(RECORDS TO USE Opens)
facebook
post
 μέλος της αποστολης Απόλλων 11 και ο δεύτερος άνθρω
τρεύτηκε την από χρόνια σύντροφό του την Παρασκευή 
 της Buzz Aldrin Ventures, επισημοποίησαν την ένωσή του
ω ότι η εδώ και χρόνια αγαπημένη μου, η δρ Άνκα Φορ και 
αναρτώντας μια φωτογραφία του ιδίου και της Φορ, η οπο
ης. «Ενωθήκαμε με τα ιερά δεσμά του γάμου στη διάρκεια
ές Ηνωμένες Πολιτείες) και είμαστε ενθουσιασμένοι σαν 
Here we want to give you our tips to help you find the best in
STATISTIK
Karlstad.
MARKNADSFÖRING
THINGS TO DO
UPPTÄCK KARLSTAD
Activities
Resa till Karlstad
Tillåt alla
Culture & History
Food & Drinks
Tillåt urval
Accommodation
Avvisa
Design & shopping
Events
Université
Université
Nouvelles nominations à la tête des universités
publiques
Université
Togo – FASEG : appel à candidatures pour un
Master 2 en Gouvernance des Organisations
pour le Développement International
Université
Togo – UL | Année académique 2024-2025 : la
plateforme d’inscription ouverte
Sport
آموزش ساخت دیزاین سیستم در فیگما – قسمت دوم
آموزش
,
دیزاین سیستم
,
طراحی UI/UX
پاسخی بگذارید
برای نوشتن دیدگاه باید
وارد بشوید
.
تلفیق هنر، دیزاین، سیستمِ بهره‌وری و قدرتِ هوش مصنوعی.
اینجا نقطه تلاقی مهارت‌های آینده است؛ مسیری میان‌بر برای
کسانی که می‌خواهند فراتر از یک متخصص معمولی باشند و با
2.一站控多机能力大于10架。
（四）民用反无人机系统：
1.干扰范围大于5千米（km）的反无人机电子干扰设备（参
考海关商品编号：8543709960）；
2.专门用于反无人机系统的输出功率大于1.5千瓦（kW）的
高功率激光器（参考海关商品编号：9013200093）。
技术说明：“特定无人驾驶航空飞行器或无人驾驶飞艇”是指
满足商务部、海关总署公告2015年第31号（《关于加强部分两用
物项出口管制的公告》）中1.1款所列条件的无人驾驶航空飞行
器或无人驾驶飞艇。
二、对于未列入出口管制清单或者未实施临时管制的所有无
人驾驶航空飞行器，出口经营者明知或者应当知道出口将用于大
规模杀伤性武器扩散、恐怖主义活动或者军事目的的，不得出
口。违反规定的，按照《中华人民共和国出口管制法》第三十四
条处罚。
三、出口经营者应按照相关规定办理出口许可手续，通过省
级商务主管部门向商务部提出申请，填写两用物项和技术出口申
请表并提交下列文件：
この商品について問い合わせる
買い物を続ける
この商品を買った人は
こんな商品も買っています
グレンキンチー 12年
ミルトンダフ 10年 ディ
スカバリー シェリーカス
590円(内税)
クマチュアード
(RECORDS TO USE Closes)
_PROBLEM_: Give every entry back unchanged. Leave none out.

_SOLUTION_:
facebook
post
 μέλος της αποστολης Απόλλων 11 και ο δεύτερος άνθρω
τρεύτηκε την από χρόνια σύντροφό του την Παρασκευή 
 της Buzz Aldrin Ventures, επισημοποίησαν την ένωσή του
ω ότι η εδώ και χρόνια αγαπημένη μου, η δρ Άνκα Φορ και 
αναρτώντας μια φωτογραφία του ιδίου και της Φορ, η οπο
ης. «Ενωθήκαμε με τα ιερά δεσμά του γάμου στη διάρκεια
ές Ηνωμένες Πολιτείες) και είμαστε ενθουσιασμένοι σαν 
Here we want to give you our tips to help you find the best in
STATISTIK
Karlstad.
MARKNADSFÖRING
THINGS TO DO
UPPTÄCK KARLSTAD
Activities
Resa till Karlstad
Tillåt alla
Culture & History
Food & Drinks
Tillåt urval
Accommodation
Avvisa
Design & shopping
Events
Université
Université
Nouvelles nominations à la tête des universités
publiques
Université
Togo – FASEG : appel à candidatures pour un
Master 2 en Gouvernance des Organisations
pour le Développement International
Université
Togo – UL | Année académique 2024-2025 : la
plateforme d’inscription ouverte
Sport
آموزش ساخت دیزاین سیستم در فیگما – قسمت دوم
آموزش
,
دیزاین سیستم
,
طراحی UI/UX
پاسخی بگذارید
برای نوشتن دیدگاه باید
وارد بشوید
.
تلفیق هنر، دیزاین، سیستمِ بهره‌وری و قدرتِ هوش مصنوعی.
اینجا نقطه تلاقی مهارت‌های آینده است؛ مسیری میان‌بر برای
کسانی که می‌خواهند فراتر از یک متخصص معمولی باشند و با
2.一站控多机能力大于10架。
（四）民用反无人机系统：
1.干扰范围大于5千米（km）的反无人机电子干扰设备（参
考海关商品编号：8543709960）；
2.专门用于反无人机系统的输出功率大于1.5千瓦（kW）的
高功率激光器（参考海关商品编号：9013200093）。
技术说明：“特定无人驾驶航空飞行器或无人驾驶飞艇”是指
满足商务部、海关总署公告2015年第31号（《关于加强部分两用
物项出口管制的公告》）中1.1款所列条件的无人驾驶航空飞行
器或无人驾驶飞艇。
二、对于未列入出口管制清单或者未实施临时管制的所有无
人驾驶航空飞行器，出口经营者明知或者应当知道出口将用于大
规模杀伤性武器扩散、恐怖主义活动或者军事目的的，不得出
口。违反规定的，按照《中华人民共和国出口管制法》第三十四
条处罚。
三、出口经营者应按照相关规定办理出口许可手续，通过省
级商务主管部门向商务部提出申请，填写两用物项和技术出口申
请表并提交下列文件：
この商品について問い合わせる
買い物を続ける
この商品を買った人は
こんな商品も買っています
グレンキンチー 12年
ミルトンダフ 10年 ディ
スカバリー シェリーカス
590円(内税)
クマチュアード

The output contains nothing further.